§ **ABOUT THIS TASK**
Pull out of the data below the stretch of lines bounded by the one containing "先选择按效果付费或有明确ROI承诺的上海数字营销服务商。" and the one containing "Kono Kono Beach Resort", both bounds included, unchanged.

● ● ● ● ●

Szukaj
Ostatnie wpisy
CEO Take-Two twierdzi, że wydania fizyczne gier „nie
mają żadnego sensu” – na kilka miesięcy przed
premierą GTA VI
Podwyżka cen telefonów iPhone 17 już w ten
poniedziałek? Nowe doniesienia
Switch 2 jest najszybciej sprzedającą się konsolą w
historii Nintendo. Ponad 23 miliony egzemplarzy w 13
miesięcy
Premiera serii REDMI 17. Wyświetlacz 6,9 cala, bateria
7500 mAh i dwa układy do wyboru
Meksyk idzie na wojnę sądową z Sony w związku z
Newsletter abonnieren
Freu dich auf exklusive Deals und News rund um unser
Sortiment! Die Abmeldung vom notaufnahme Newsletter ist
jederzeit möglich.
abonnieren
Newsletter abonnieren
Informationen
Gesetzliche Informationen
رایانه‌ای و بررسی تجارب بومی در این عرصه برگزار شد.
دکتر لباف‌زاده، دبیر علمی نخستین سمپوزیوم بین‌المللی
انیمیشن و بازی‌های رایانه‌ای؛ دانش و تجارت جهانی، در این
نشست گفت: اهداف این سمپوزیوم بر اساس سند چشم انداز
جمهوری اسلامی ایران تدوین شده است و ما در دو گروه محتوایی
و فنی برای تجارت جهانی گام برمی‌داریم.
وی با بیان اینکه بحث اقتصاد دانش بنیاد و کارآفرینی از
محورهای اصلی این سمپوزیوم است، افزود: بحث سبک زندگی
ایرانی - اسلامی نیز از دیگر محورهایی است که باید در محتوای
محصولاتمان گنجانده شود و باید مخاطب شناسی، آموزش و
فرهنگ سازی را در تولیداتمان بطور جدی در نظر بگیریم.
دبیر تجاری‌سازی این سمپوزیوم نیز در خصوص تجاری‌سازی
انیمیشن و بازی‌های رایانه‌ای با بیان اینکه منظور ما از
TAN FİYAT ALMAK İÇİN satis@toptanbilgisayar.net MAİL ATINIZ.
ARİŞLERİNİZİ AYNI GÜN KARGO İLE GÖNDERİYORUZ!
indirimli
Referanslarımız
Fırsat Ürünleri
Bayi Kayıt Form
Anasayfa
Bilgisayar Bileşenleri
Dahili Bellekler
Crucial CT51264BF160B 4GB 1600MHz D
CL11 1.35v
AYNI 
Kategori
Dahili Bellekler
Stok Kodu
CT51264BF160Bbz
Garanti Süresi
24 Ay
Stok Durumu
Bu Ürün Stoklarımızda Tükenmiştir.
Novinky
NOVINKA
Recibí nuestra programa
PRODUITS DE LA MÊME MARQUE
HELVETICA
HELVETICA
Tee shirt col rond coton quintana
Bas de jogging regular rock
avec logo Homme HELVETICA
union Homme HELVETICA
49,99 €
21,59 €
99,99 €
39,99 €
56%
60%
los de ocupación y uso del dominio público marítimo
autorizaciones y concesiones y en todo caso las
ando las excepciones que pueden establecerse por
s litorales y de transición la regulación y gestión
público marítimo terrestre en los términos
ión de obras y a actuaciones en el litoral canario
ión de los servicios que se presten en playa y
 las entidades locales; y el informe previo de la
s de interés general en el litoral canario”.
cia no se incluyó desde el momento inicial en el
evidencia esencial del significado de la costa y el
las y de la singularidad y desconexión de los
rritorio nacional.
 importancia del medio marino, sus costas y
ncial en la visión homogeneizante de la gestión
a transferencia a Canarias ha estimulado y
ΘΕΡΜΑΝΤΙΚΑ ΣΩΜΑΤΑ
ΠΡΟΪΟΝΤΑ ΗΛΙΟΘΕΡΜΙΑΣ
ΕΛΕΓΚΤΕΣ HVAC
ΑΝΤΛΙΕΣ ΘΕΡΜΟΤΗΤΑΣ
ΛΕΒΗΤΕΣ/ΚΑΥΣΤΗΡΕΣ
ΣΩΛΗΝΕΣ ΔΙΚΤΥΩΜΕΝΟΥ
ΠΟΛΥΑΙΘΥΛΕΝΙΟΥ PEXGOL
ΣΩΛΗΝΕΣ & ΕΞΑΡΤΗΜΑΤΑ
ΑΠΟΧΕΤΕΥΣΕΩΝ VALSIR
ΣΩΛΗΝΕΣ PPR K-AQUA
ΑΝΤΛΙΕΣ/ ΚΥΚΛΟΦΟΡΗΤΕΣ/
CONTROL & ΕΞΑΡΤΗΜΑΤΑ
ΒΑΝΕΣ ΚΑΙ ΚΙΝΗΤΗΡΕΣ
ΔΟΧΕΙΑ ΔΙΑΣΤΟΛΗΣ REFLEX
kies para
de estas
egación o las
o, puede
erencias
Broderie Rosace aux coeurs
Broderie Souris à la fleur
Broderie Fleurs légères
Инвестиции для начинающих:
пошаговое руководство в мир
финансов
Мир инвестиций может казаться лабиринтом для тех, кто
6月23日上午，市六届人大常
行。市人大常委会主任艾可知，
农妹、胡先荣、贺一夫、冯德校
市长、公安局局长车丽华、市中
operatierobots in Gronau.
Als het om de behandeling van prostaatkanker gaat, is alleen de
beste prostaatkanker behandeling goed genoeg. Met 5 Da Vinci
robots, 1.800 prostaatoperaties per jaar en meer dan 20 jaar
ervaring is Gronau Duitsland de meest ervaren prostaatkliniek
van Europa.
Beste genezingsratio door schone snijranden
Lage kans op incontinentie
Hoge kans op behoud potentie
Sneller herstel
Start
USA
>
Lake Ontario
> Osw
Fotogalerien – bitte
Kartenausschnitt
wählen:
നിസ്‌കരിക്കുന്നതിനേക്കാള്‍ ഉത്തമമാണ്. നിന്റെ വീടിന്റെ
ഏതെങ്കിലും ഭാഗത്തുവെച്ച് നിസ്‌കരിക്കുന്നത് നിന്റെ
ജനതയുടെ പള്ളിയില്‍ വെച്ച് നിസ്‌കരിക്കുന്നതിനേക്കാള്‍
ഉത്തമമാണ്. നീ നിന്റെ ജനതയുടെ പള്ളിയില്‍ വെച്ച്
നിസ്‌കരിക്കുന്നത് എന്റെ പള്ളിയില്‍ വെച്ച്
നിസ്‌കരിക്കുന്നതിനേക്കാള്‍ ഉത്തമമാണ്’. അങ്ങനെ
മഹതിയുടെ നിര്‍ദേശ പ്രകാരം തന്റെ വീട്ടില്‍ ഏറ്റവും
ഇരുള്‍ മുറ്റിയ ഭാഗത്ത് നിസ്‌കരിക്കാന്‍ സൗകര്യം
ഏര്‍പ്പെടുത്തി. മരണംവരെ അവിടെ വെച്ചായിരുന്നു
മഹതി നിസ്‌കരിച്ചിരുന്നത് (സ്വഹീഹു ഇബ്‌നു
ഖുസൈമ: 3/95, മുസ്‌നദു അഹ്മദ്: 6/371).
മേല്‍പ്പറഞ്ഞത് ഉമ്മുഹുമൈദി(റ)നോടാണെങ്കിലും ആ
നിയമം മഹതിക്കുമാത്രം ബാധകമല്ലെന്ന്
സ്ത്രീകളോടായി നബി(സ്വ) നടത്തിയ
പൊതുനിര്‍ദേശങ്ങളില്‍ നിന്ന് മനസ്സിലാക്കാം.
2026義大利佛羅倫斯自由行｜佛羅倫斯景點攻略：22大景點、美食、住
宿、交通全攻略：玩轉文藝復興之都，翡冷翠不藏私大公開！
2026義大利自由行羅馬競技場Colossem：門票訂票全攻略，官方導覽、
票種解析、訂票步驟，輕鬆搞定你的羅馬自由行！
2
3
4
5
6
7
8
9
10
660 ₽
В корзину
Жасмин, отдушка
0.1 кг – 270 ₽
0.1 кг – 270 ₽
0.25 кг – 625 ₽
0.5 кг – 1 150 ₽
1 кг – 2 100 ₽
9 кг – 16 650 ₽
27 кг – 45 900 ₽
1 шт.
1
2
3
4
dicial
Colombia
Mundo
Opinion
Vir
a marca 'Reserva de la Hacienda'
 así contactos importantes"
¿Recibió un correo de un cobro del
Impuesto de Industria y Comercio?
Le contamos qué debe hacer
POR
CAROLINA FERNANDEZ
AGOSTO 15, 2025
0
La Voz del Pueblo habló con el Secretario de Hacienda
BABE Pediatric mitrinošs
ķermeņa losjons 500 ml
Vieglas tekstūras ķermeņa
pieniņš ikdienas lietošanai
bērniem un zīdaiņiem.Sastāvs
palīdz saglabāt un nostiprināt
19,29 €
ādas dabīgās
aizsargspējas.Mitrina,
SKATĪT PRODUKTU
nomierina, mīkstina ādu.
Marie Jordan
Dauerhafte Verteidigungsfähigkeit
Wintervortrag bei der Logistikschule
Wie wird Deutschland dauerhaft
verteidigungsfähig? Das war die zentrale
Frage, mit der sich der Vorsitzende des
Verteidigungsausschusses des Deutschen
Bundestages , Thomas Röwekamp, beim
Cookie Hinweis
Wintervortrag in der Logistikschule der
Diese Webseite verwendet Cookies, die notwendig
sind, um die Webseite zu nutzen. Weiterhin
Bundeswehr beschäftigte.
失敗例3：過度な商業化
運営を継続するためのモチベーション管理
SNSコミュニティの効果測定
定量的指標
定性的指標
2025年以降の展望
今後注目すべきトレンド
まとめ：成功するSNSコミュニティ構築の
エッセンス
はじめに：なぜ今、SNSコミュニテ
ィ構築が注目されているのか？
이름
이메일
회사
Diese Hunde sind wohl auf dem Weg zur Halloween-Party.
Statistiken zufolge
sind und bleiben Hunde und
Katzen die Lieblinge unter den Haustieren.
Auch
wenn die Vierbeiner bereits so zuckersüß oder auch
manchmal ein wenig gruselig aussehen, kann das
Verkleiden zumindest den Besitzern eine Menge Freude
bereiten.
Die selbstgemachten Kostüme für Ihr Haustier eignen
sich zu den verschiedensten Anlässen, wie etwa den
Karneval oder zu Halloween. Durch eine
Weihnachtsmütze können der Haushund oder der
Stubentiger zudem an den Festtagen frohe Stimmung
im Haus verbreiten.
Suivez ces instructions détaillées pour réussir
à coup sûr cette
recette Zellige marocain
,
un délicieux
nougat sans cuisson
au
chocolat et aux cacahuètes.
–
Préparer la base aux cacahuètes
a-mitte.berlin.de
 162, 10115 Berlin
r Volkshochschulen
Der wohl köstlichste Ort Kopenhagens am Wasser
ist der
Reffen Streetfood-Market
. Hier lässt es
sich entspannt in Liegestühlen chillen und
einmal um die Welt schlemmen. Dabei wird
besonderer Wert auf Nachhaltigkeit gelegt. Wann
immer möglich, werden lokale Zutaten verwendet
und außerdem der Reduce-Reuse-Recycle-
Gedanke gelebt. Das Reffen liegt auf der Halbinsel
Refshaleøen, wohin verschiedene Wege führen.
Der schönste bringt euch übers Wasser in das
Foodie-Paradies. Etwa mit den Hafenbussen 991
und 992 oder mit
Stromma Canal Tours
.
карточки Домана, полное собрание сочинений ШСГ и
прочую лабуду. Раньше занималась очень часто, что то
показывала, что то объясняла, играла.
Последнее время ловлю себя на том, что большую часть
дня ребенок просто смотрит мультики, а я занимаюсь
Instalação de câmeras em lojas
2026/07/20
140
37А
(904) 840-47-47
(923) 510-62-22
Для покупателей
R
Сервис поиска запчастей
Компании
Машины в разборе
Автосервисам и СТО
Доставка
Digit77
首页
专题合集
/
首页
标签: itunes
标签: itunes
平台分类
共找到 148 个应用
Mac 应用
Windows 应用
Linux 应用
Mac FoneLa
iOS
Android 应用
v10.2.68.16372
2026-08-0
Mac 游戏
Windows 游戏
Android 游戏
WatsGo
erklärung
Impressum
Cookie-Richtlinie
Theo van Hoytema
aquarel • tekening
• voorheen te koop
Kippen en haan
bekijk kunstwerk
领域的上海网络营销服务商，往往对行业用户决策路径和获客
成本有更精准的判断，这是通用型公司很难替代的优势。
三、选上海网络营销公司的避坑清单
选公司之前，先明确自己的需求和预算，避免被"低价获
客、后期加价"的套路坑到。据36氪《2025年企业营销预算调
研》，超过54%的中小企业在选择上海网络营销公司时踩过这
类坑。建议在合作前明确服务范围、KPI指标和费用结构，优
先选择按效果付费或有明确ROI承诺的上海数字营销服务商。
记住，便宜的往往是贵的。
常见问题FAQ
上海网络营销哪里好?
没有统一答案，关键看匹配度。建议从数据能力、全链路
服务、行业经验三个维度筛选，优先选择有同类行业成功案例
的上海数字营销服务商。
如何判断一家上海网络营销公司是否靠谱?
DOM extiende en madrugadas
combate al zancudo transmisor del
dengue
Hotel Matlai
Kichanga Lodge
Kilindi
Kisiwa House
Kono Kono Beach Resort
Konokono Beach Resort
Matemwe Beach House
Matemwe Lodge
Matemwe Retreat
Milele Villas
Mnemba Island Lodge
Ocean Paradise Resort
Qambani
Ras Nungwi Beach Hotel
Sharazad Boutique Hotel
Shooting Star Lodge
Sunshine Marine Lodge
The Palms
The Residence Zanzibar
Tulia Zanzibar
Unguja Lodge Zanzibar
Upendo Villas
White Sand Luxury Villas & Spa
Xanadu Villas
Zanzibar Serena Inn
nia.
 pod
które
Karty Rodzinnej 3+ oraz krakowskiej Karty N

● ● ● ● ●

§ **WRITTEN RESPONSE**
先选择按效果付费或有明确ROI承诺的上海数字营销服务商。
记住，便宜的往往是贵的。
常见问题FAQ
上海网络营销哪里好?
没有统一答案，关键看匹配度。建议从数据能力、全链路
服务、行业经验三个维度筛选，优先选择有同类行业成功案例
的上海数字营销服务商。
如何判断一家上海网络营销公司是否靠谱?
DOM extiende en madrugadas
combate al zancudo transmisor del
dengue
Hotel Matlai
Kichanga Lodge
Kilindi
Kisiwa House
Kono Kono Beach Resort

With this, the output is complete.